Music Transcription and Video Game Fandom: A Reception Study

Music Transcription and Video Game Fandom: A Reception Study

How do fans engage with anime and video game soundtracks? One form is transcription, where fans attempt to recreate the music for other fans to perform. This can be particularly interesting with video games, which often have no original "score" and where what score is available is for artificial instruments. This creates some interesting issues about "authenticity" that have been explored by video game music scholars. When fans recreate this kind of music, they often prefer to do it on physical, often acoustic instruments.

Video game soundtracks are an increasingly popular subject for pop orchestral concerts. This reflects how fans often see the most "authentic" performance as that using the acoustic instruments suggested by the soundtrack rather than the original 8-bit (or whichever number of bits) scoring. Interestingly, video game fans also convert other, non-game music into 8-bit timbres, or write original music designed to replicate the sounds of early video game music. Many, but not all, of these are the same fans who want to hear the original 8-bit soundtracks "how they are meant to be" on "real" instruments.

I was interested in this because of my own history of arranging music as a teenager; I would create versions of classic rock songs I loved for my high school orchestra, jazz band, or small chamber ensembles. It was how I learned music composition, which I would later pursue as my undergraduate major. I would have loved to have the kind of online communities that have developed since for fan transcribers to share their music. I was also interested because of how this music falls at the center of two different types of online fandom: "curative" and "creative" fandom. "Curative" fandom focuses on collecting information about the fans' object of obsession (such as wikis devoted to a TV show), while "creative" fandom encompasses activities like fanfiction and fan art that attempt to put their own spin on the original work, often creating new works in the process. "Fan transcription" is both, "writing down" preexisting music in a way that other fans can more easily access, play and study it, but also twisting it creatively by rearranging it for other instruments, or making other changes.

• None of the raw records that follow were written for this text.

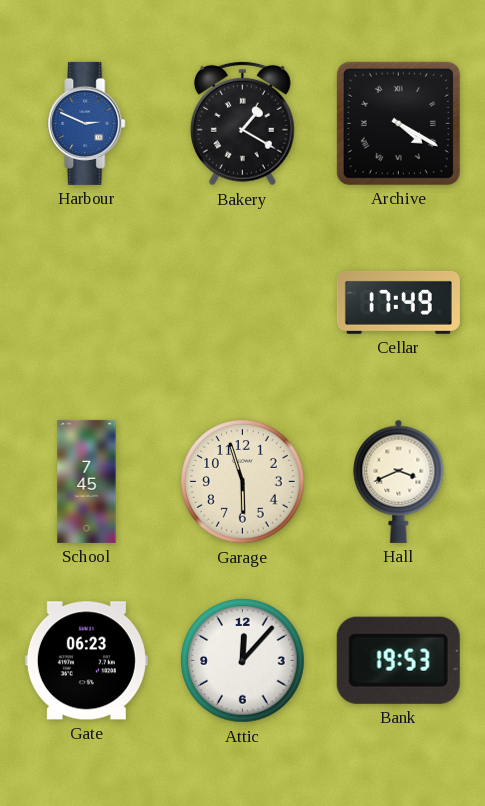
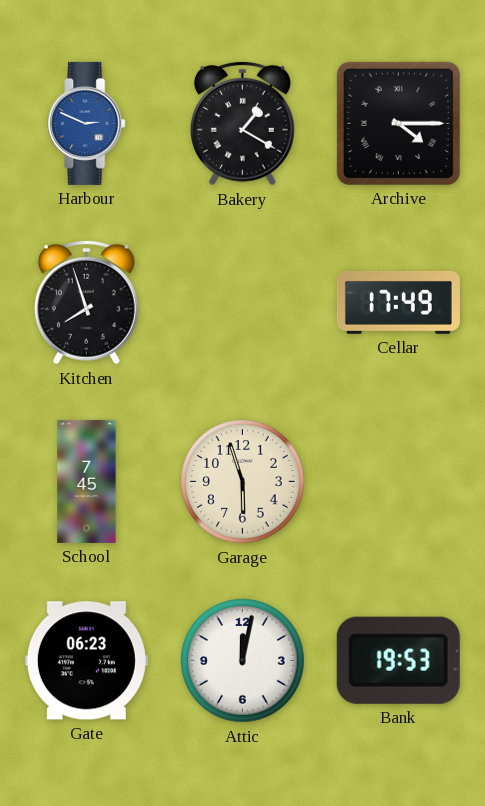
Archive: 4:20 -> 4:15
Kitchen: none -> 7:57
Hall: 3:41 -> none
Attic: 12:07 -> 12:02
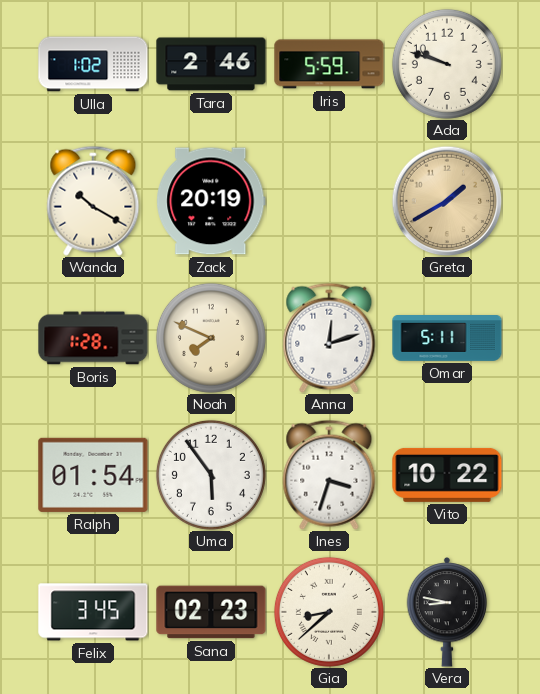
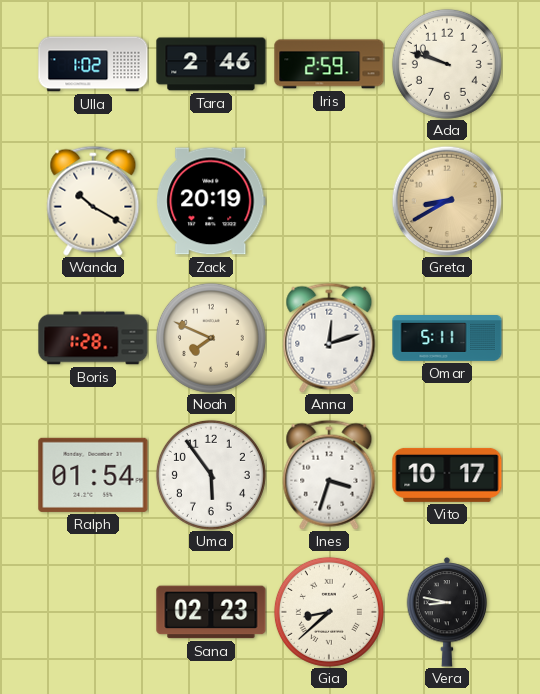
Iris: 5:59 -> 2:59
Greta: 1:40 -> 8:40
Vito: 10:22 -> 10:17
Felix: 3:45 -> none
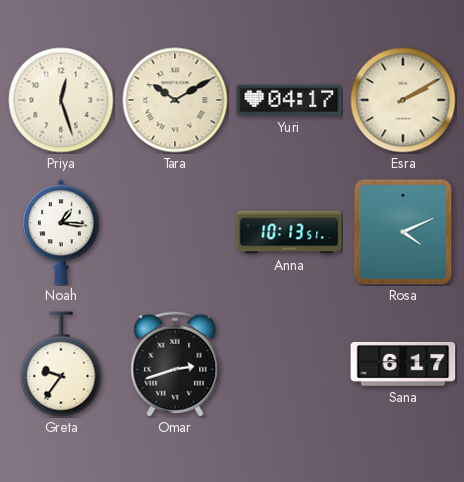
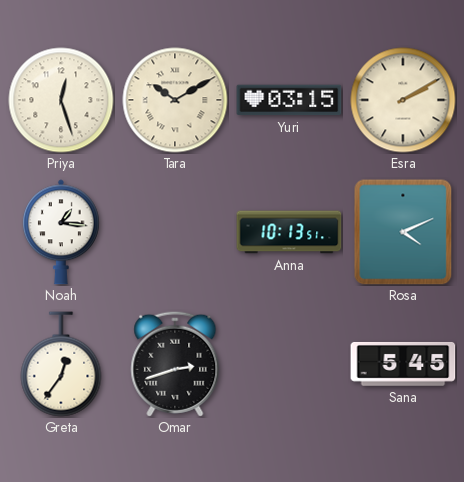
Yuri: 04:17 -> 03:15
Greta: 9:36 -> 12:36
Sana: 6:17 -> 5:45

This project examines some of the different ways that fans transcribe video game music into musical notation: why they do it, what or who each of these musical transcriptions are "for," and the issues of authenticity that arise from this. It is a fusion of manuscript and reception studies to examine this particular practice as a part of modern game fandom. It will focus on popular Nintendo series, specifically the first few game "generations" of the Pokémon and Animal Crossing series.